The release notes are becoming an ever-larger fraction of the docs,
and that's not good for documentation maintenance or for download
bandwidth. As an example, looking at the US-letter PDF version of
the v10 docs, as things stand today:
Total page count: 3550
Pages in release notes for 10.x: 41 (1%)
Pages in release notes for older branches: 898 (25%)
Pages in release notes for pre-9.2 branches: 546 (15%)
I've not measured directly, but it's a reasonable assumption that if
we dropped all the back-branch release notes the documentation build
time would drop about 25%, whichever format you were building.

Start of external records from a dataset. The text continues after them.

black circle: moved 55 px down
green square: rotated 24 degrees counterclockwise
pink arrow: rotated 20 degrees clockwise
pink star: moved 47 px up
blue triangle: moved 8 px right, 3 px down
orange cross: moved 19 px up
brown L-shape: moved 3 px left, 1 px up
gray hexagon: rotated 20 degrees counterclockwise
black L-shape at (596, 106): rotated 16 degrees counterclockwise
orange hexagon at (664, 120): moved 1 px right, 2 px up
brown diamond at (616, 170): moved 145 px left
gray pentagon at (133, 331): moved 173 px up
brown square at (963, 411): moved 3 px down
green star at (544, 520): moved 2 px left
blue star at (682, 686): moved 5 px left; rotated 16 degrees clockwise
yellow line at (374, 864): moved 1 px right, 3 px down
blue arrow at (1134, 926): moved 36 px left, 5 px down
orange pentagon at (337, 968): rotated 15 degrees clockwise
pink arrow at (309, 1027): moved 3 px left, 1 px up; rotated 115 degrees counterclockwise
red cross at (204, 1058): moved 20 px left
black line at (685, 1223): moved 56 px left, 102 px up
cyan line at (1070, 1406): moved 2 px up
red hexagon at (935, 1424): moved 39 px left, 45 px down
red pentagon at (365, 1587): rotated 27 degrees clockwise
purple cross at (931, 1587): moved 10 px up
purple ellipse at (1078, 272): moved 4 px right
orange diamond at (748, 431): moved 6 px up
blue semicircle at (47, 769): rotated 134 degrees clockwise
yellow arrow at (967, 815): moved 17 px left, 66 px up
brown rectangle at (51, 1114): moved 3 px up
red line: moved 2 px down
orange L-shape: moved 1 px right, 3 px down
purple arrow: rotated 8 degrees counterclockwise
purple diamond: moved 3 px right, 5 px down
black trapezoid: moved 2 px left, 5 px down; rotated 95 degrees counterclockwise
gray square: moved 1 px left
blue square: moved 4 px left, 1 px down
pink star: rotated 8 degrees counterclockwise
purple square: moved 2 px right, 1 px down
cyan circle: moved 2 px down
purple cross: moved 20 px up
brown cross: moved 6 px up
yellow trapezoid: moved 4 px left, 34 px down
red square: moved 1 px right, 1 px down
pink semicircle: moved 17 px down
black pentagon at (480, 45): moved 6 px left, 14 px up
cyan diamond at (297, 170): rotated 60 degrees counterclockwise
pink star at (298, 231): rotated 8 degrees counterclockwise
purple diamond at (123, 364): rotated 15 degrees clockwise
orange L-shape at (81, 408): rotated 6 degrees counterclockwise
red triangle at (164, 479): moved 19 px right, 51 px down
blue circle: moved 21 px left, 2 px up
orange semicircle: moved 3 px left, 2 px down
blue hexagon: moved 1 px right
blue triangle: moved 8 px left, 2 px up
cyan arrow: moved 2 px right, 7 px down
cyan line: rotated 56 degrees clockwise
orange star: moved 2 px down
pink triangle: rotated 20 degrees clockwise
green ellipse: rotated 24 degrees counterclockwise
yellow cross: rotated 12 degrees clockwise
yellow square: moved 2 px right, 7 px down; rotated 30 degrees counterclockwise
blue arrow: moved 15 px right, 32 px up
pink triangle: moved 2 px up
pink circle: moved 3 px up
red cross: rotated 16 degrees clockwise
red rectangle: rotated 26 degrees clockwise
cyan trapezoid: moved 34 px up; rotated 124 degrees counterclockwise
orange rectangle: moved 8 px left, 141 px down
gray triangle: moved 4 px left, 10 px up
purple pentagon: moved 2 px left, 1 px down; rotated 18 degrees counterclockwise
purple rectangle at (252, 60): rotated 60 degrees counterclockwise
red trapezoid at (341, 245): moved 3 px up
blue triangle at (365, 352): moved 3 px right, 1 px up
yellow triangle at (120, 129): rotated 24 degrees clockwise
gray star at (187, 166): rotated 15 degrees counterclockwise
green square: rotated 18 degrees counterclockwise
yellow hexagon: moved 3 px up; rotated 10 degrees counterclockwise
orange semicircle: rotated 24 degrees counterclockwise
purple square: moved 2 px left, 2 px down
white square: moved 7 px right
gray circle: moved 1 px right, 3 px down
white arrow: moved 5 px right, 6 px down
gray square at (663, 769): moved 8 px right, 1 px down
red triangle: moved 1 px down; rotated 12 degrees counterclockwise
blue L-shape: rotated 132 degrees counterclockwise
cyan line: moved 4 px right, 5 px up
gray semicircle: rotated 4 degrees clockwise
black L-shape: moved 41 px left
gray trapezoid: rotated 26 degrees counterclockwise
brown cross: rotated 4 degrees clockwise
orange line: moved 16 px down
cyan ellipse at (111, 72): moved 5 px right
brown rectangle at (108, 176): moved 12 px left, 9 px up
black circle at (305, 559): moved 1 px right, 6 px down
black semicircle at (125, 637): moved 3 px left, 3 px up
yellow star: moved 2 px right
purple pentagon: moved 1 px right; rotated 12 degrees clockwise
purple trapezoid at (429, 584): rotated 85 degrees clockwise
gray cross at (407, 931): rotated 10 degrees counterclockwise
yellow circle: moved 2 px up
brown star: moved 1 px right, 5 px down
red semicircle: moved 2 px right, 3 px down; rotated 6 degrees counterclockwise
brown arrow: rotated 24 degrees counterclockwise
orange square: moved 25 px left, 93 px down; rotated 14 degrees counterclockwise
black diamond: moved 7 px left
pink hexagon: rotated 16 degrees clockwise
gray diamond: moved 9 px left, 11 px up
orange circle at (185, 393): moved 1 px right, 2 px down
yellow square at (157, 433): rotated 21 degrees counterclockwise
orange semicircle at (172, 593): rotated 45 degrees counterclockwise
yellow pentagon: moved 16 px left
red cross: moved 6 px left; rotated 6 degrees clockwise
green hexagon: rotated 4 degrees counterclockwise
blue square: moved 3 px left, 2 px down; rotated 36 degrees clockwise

I also live in fear of overrunning TeX's hard-wired limits, in the
back branches that depend on a TeX-based PDF toolchain. We've hit
those before and been able to work around them, but I wouldn't count
on doing so again, and I sure don't want to discover that we have a
problem of that sort the day before a release deadline. Trimming the
release notes would definitely give us enough slack to not worry
about that before all those branches are EOL.
We've discussed trimming the release notes before, and people have
objected on the grounds that they like being able to access ancient
notes from time to time. I'm not unsympathetic to that issue, but
does that access point need to be our daily working documentation?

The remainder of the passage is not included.